- **Work to be completed**: In full and exactly, please return the records, but keep out the pictures.

Start of Given data

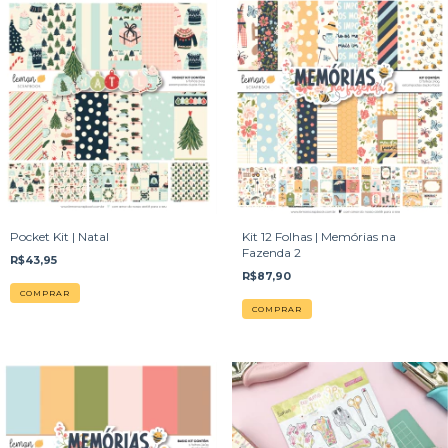
Pocket Kit | Natal
Kit 12 Folhas | Memórias na
Fazenda 2
R$43,95
R$87,90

End of Given data

- **Response**:
Pocket Kit | Natal
Kit 12 Folhas | Memórias na
Fazenda 2
R$43,95
R$87,90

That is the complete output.